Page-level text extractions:
★ ★ ★ ★ ★ ★ ★
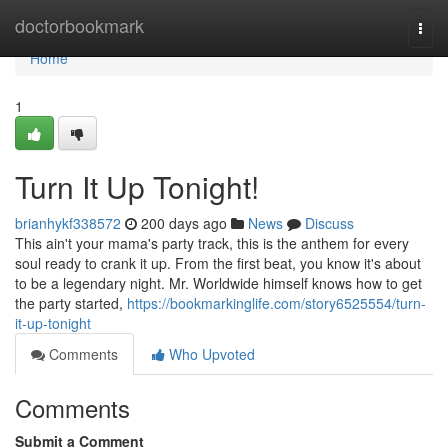
Home
doctorbookmark
Togg
navi
Home
1
Turn It Up Tonight!
brianhykf338572
200 days ago
News
Discuss
This ain't your mama's party track, this is the anthem for every
soul ready to crank it up. From the first beat, you know it's about
to be a legendary night. Mr. Worldwide himself knows how to get
the party started,
https://bookmarkinglife.com/story6525554/turn-
it-up-tonight
Comments
Who Upvoted
Comments
Submit a Comment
★ ★ ★ ★ ★ ★ ★
What you should do:
Could you return every line from the entries above in which the string "party" occurs?

Written reply:
This ain't your mama's party track, this is the anthem for every
the party started,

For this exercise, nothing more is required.